# LeetCode 453: Minimum Moves to Equal Array Elements

## Problem Restatement

We are given an integer array `nums`.

In one move, we can increment exactly `n - 1` elements by `1`, where `n` is the length of the array.

That means each move leaves one element unchanged and increases every other element.

We need to return the minimum number of moves required to make all elements equal. The official statement defines this move as incrementing `n - 1` elements by `1`.

For example:

```python
nums = [1, 2, 3]
```

One possible sequence is:

```python
[1, 2, 3]
[2, 3, 3]
[3, 4, 3]
[4, 4, 4]
```

So the answer is:

```python
3
```

## Input and Output

| Item | Meaning |
|---|---|
| Input | An integer array `nums` |
| Output | Minimum number of moves |
| Move | Increment exactly `n - 1` elements by `1` |
| Goal | Make every element equal |

Function shape:

```python
def minMoves(nums: list[int]) -> int:
    ...
```

## Examples

Example 1:

```python
nums = [1, 2, 3]
```

The answer is:

```python
3
```

Explanation:

```python
[1, 2, 3] -> [2, 3, 3]
[2, 3, 3] -> [3, 4, 3]
[3, 4, 3] -> [4, 4, 4]
```

Example 2:

```python
nums = [1, 1, 1]
```

All elements are already equal.

The answer is:

```python
0
```

Example 3:

```python
nums = [5, 6, 8]
```

The minimum element is `5`.

The differences from the minimum are:

```python
5 - 5 = 0
6 - 5 = 1
8 - 5 = 3
```

The answer is:

```python
0 + 1 + 3 = 4
```

## First Thought: Simulate the Moves

A direct idea is to repeatedly increment all elements except the current largest element.

For example:

```python
nums = [1, 2, 3]
```

The largest element is `3`, so increment the other two:

```python
[1, 2, 3] -> [2, 3, 3]
```

Then the largest element is still one of the `3`s, so increment the other two:

```python
[2, 3, 3] -> [3, 4, 3]
```

Then:

```python
[3, 4, 3] -> [4, 4, 4]
```

This gives the right answer for small arrays, but simulation is a poor solution.

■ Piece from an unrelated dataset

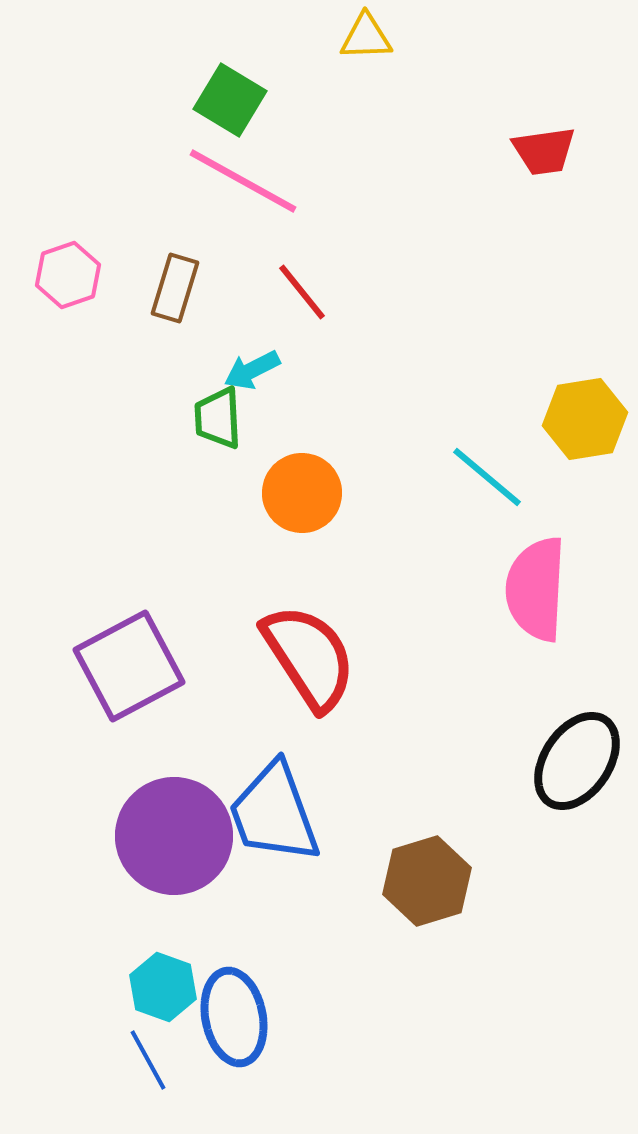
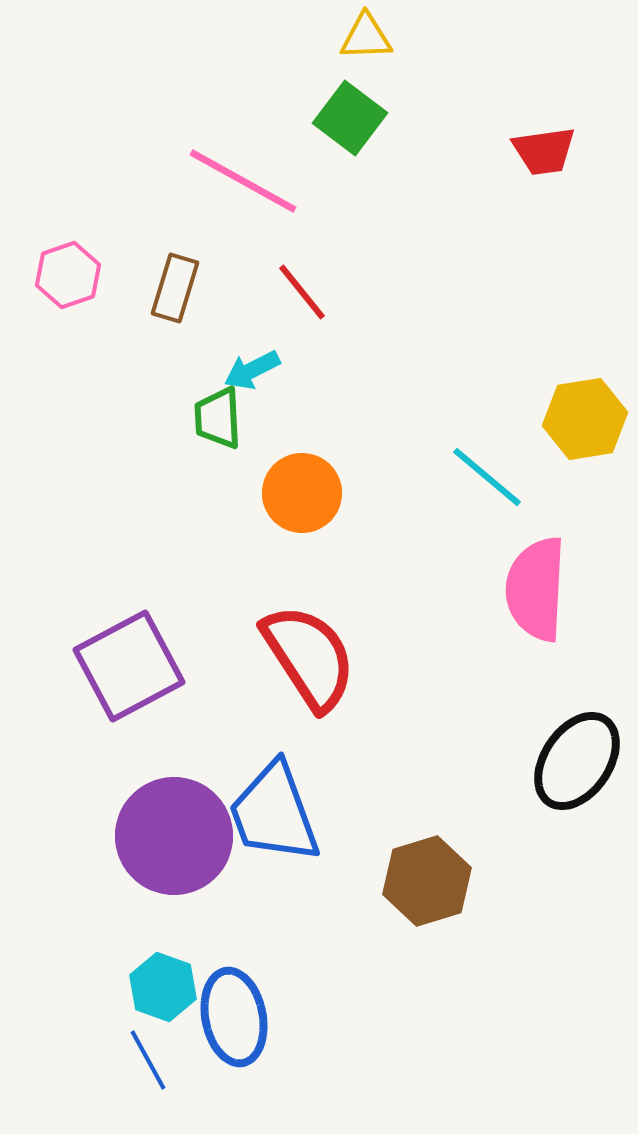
green square: moved 120 px right, 18 px down; rotated 6 degrees clockwise
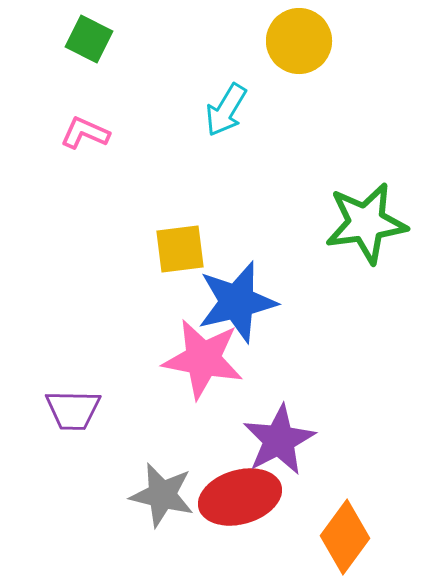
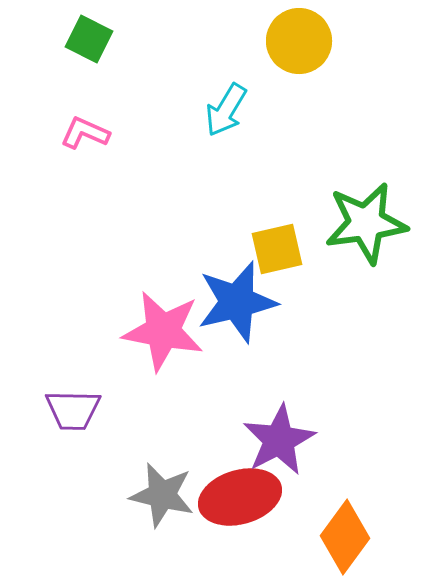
yellow square: moved 97 px right; rotated 6 degrees counterclockwise
pink star: moved 40 px left, 28 px up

## Problem With Simulation

The number of moves can be large.

For example:

```python
nums = [1, 1000000000]
```

Each move increments only one of the two elements.

The answer is:

```python
999999999
```

Simulating nearly one billion moves is too slow.

We need a formula.

## Key Insight

Incrementing `n - 1` elements by `1` has the same relative effect as decrementing the one untouched element by `1`.

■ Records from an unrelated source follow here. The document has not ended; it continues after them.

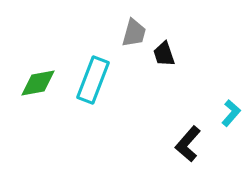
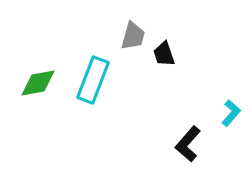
gray trapezoid: moved 1 px left, 3 px down
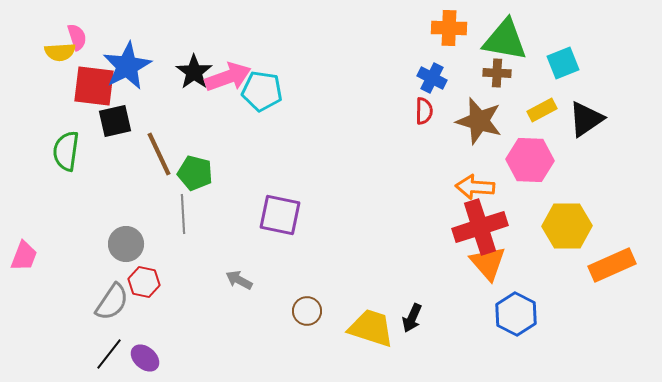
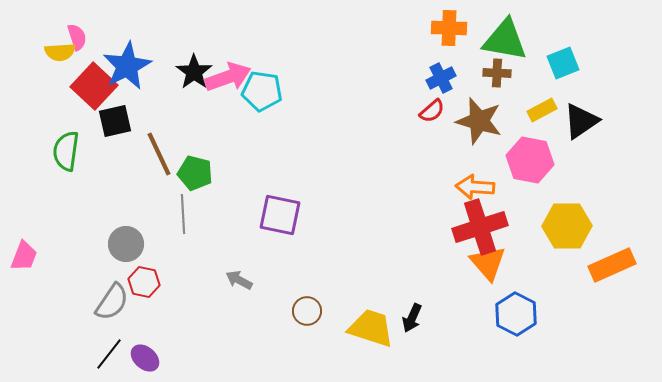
blue cross: moved 9 px right; rotated 36 degrees clockwise
red square: rotated 36 degrees clockwise
red semicircle: moved 8 px right; rotated 48 degrees clockwise
black triangle: moved 5 px left, 2 px down
pink hexagon: rotated 9 degrees clockwise
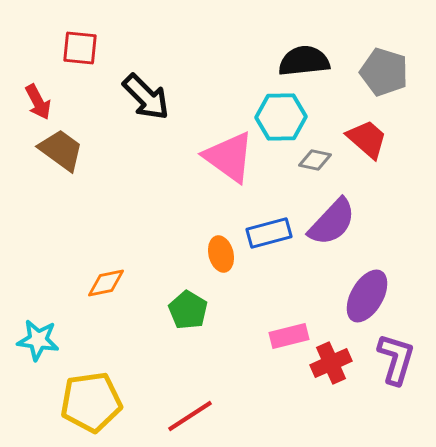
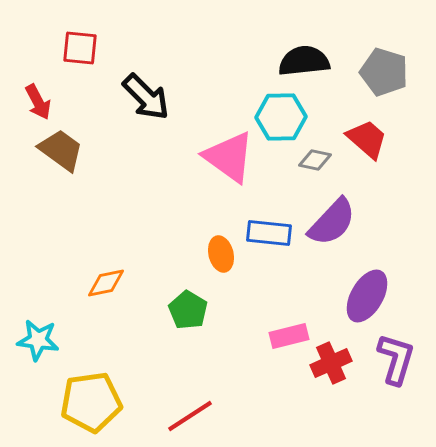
blue rectangle: rotated 21 degrees clockwise
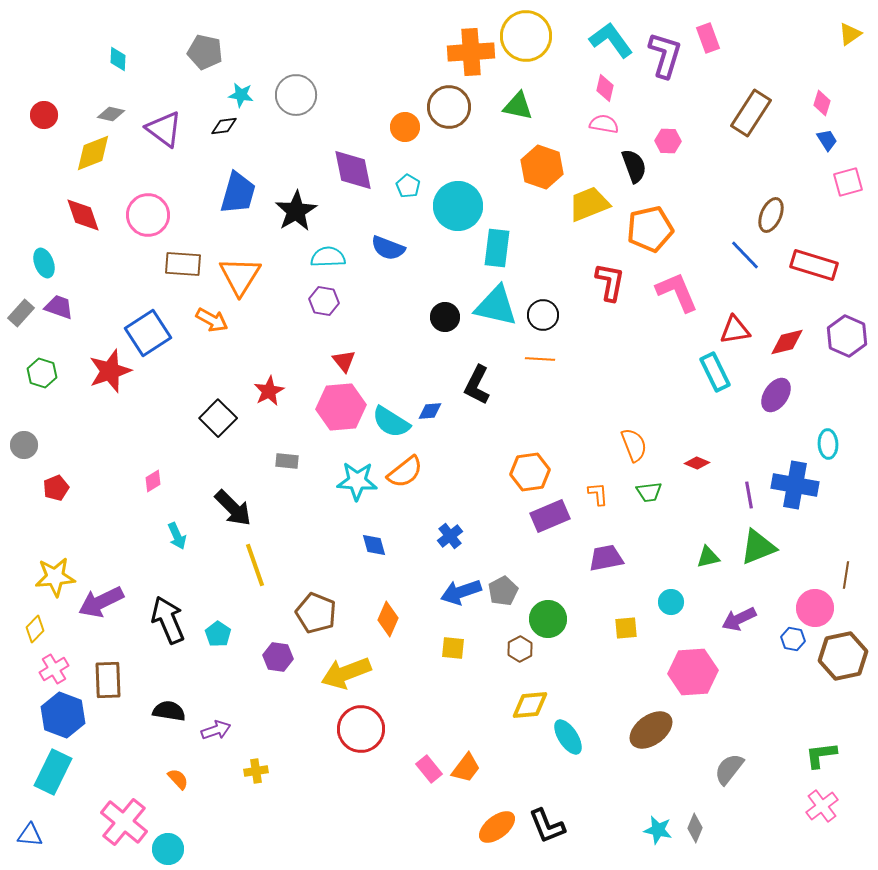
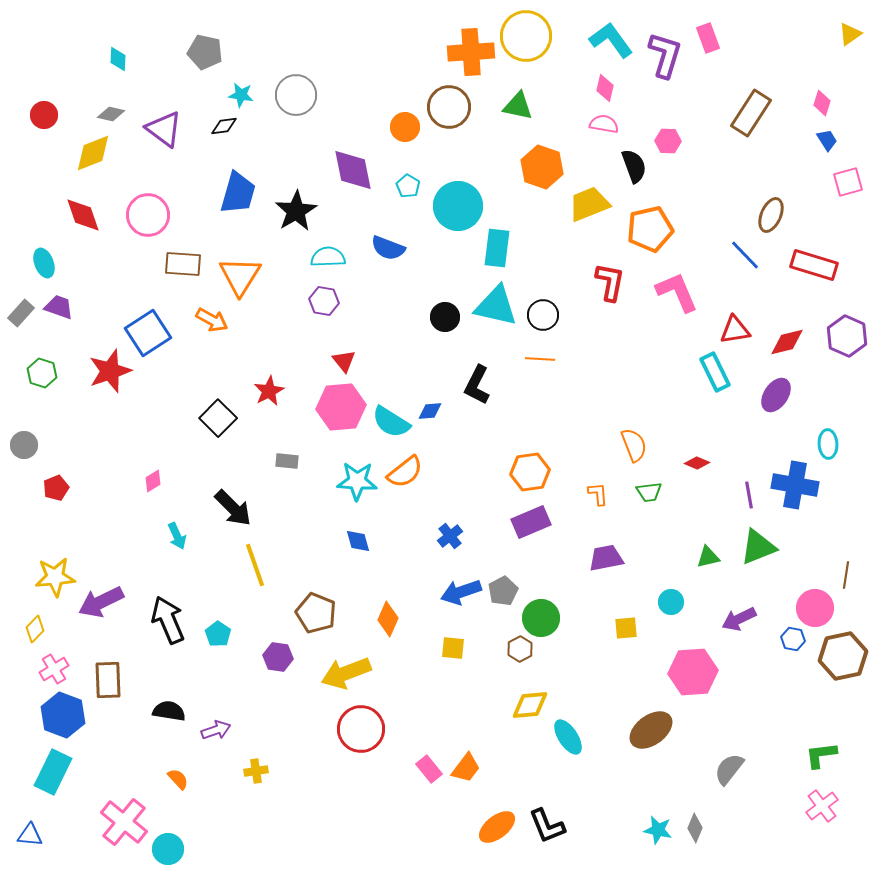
purple rectangle at (550, 516): moved 19 px left, 6 px down
blue diamond at (374, 545): moved 16 px left, 4 px up
green circle at (548, 619): moved 7 px left, 1 px up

For equality, only the differences between numbers matter.

Consider:

```python
[1, 2, 3]
```

If we increment the first two elements:

```python
[1, 2, 3] -> [2, 3, 3]
```

Relative to subtracting `1` from every element, this is equivalent to:

```python
[1, 2, 3] -> [1, 2, 2]
```

The largest element effectively moved down by `1`.

So instead of thinking:

“Increment `n - 1` elements.”

Think:

“Decrement one element.”

To make all elements equal with the fewest moves, we reduce every element down to the minimum element.

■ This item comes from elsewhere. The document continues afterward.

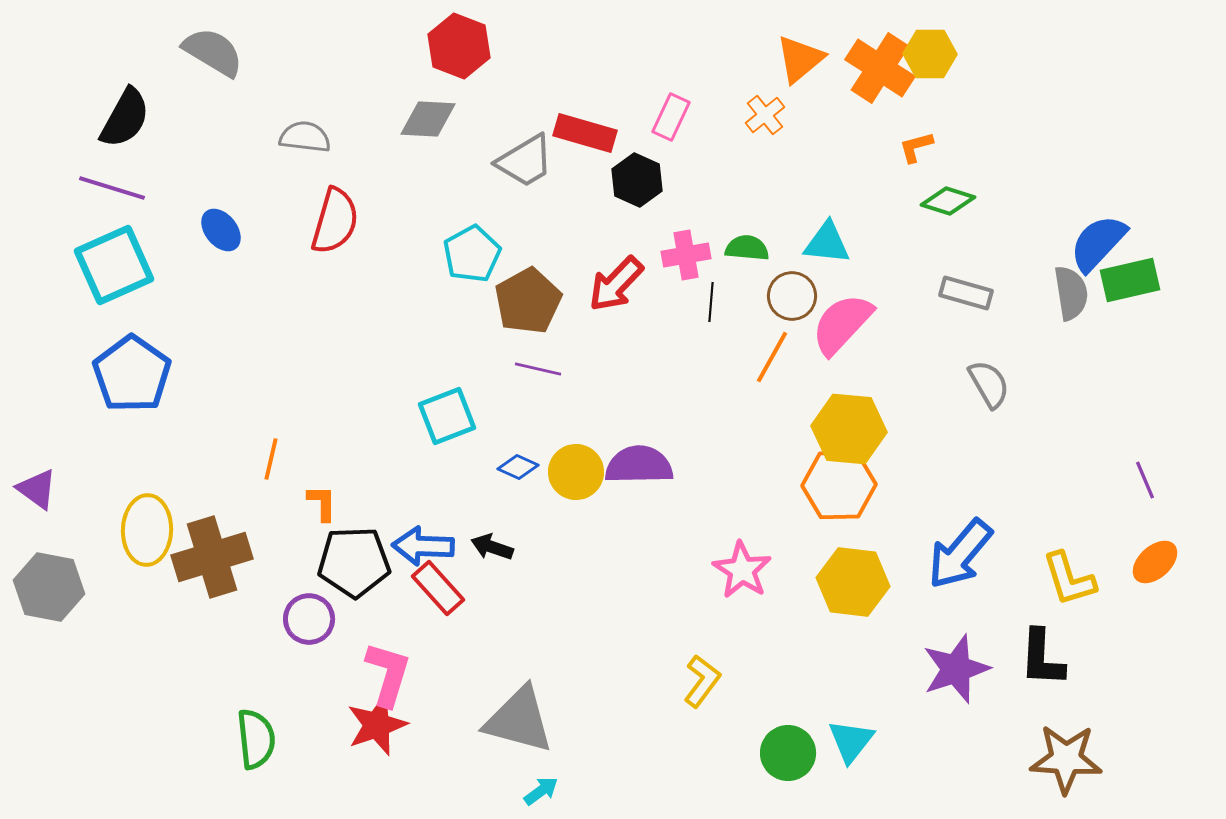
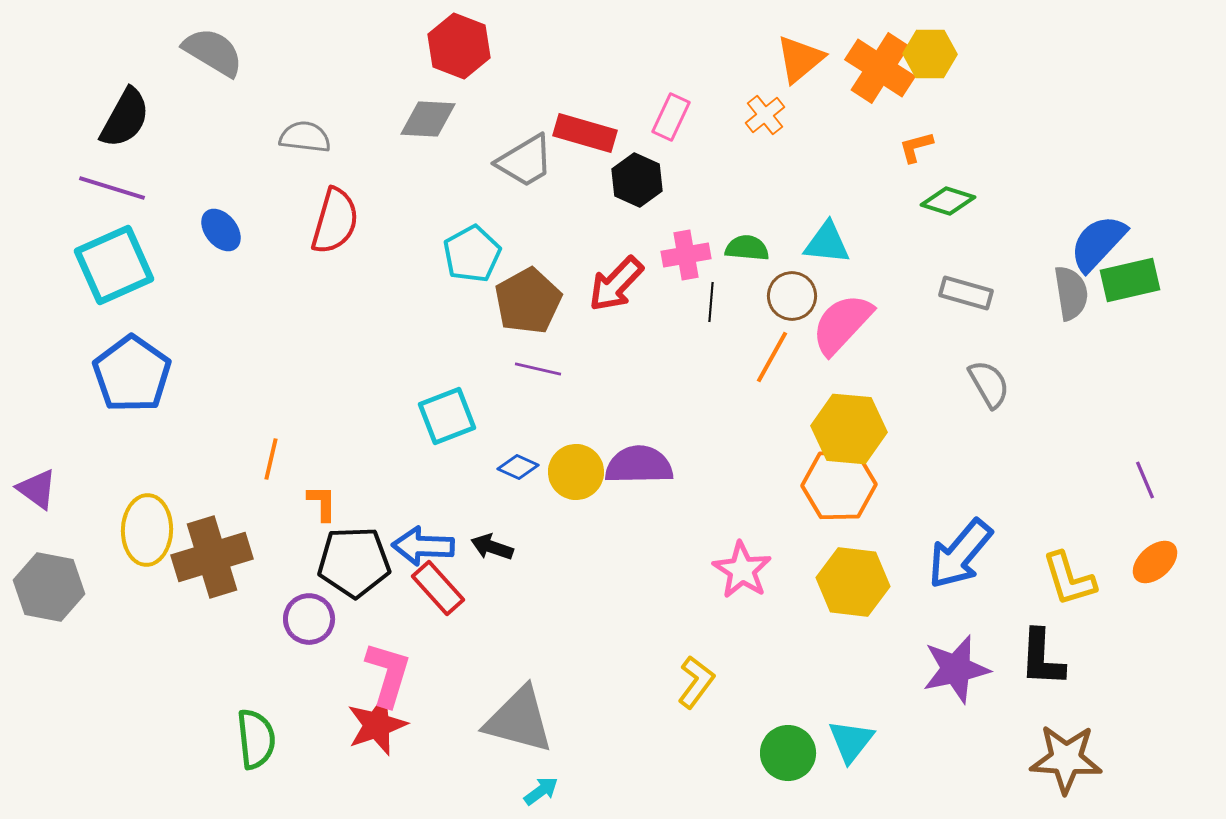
purple star at (956, 669): rotated 6 degrees clockwise
yellow L-shape at (702, 681): moved 6 px left, 1 px down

So the answer is the sum of differences from the minimum.

## Formula

Let:

```python
mn = min(nums)
```

Every number `num` needs:

```python
num - mn
```

effective decrements to reach `mn`.

So the total number of moves is:

```python
sum(num - mn for num in nums)
```

This is the same as:

```python
sum(nums) - len(nums) * min(nums)
```

## Algorithm

Find the minimum value in the array:

```python
mn = min(nums)
```

Initialize `moves = 0`.

For each number `num` in `nums`, add its difference from the minimum:

```python
moves += num - mn
```

Return `moves`.

## Correctness

Each move increments `n - 1` elements and leaves one element unchanged.

Compared to all elements moving together, this is equivalent to decreasing the unchanged element by `1`.

Therefore, the problem becomes equivalent to reducing selected elements by `1` until all elements become equal.

The smallest element is the lowest value all elements can be reduced to without needing to reduce it below its original value.

For any element `num`, it must be effectively reduced by exactly:

```python
num - min(nums)
```

to reach the minimum value.

Summing this over all elements gives the total number of required effective decrements.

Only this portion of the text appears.